🤖 AI Summary
This work addresses the challenge in offline reinforcement learning where single-step temporal difference (TD) methods suffer from bootstrapping error accumulation in long-horizon tasks, while pure action-chunk multi-step approaches mitigate this error at the cost of reduced policy expressivity. To reconcile these trade-offs, the paper proposes Chunk-Guided Q-Learning (CGQ), which introduces, for the first time, an action-chunk guidance mechanism into single-step TD learning. Specifically, CGQ regularizes a fine-grained single-step critic using a multi-step action-chunk critic, thereby preserving precise value propagation while effectively suppressing error accumulation. Theoretically, this approach yields a tighter optimality bound for the critic. Empirically, CGQ significantly outperforms both pure single-step and pure action-chunk baselines on long-horizon tasks in the OGBench benchmark.
📝 Abstract
In offline reinforcement learning (RL), single-step temporal-difference (TD) learning can suffer from bootstrapping error accumulation over long horizons.
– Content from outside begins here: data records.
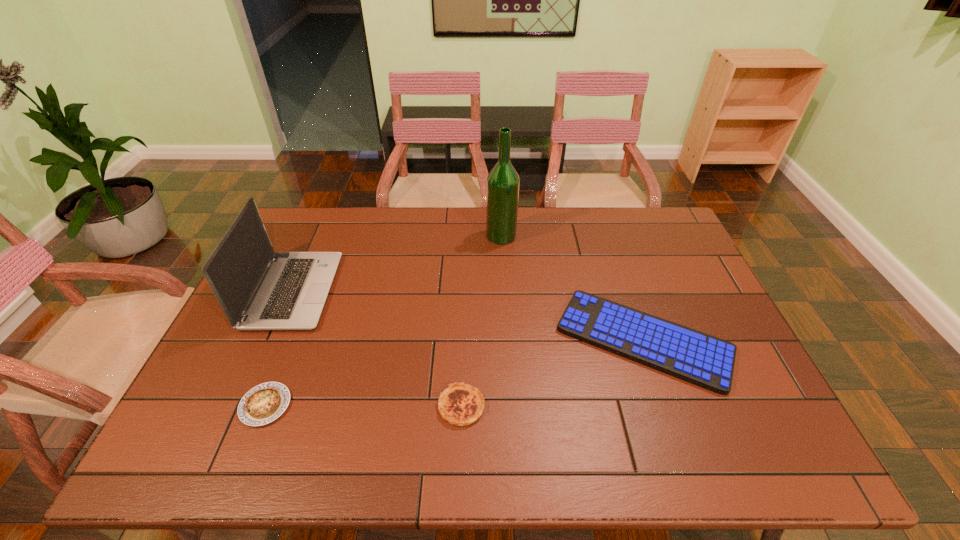 Locate an element on the screen. The height and width of the screenshot is (540, 960). the second object from right to left is located at coordinates (503, 182).

Where is `the tallest object`? The image size is (960, 540). the tallest object is located at coordinates (503, 182).

This screenshot has width=960, height=540. In order to click on laptop computer in this screenshot , I will do `click(258, 289)`.

Locate an element on the screen. computer keyboard is located at coordinates (704, 360).

Where is `the right quiche`? the right quiche is located at coordinates (460, 404).

The width and height of the screenshot is (960, 540). Find the location of `the left quiche`. the left quiche is located at coordinates (264, 403).

This screenshot has height=540, width=960. Identify the location of vacant space located 0.050m on the back of the second object from right to left. (500, 219).

Locate an element on the screen. This screenshot has width=960, height=540. vacant area situated 0.370m on the screen of the laptop computer is located at coordinates (454, 291).

Image resolution: width=960 pixels, height=540 pixels. I want to click on free spot located 0.070m on the left of the rightmost object, so click(x=533, y=340).

Locate an element on the screen. This screenshot has width=960, height=540. free space located 0.240m on the left of the third object from right to left is located at coordinates (337, 406). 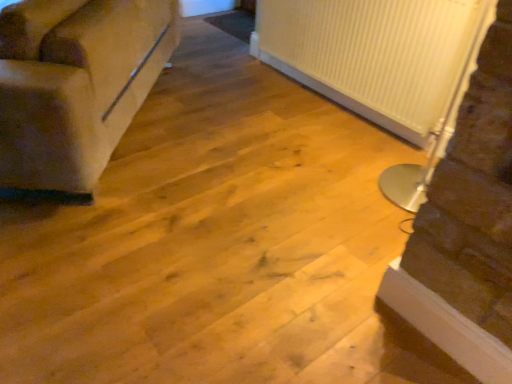 You are a GUI agent. You are given a task and a screenshot of the screen. Output one action in this format:
    pyautogui.click(x=<x>, y=<y>)
    Task: Click on the vacant space in white ribbed radiator at right (from a real-world perspective)
    This screenshot has width=512, height=384.
    Given the screenshot: What is the action you would take?
    pyautogui.click(x=391, y=180) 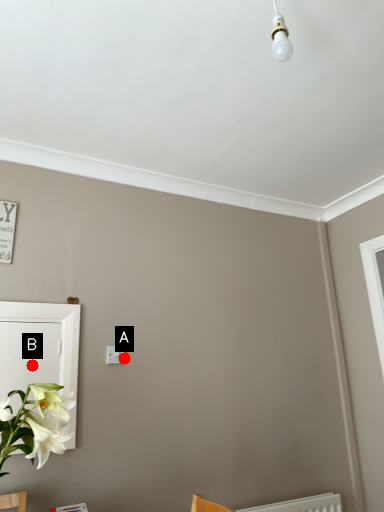 Question: Two points are circled on the image, labeled by A and B beside each circle. Which point is farther to the camera?

Choices:
 (A) A is further
 (B) B is further

Answer: (A) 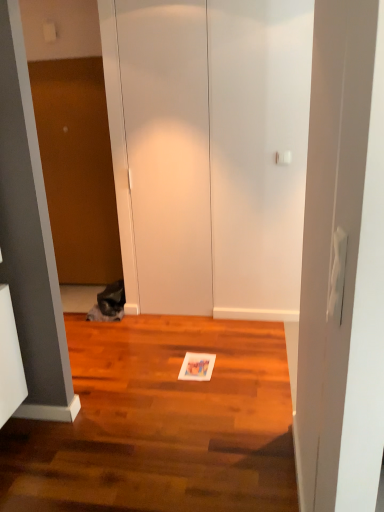 Question: In terms of width, does fuzzy gray cat at left look wider or thinner when compared to white matte door at center?

Choices:
 (A) thin
 (B) wide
Action-chunked TD methods mitigate this by backing up over multiple steps, but can introduce suboptimality by restricting the policy class to open-loop action sequences. To resolve this trade-off, we present Chunk-Guided Q-Learning (CGQ), a single-step TD algorithm that guides a fine-grained single-step critic by regularizing it toward a chunk-based critic trained using temporally extended backups. This reduces compounding error while preserving fine-grained value propagation. We theoretically show that CGQ attains tighter critic optimality bounds than either single-step or action-chunked TD learning alone. Empirically, CGQ achieves strong performance on challenging long-horizon OGBench tasks, often outperforming both single-step and action-chunked methods.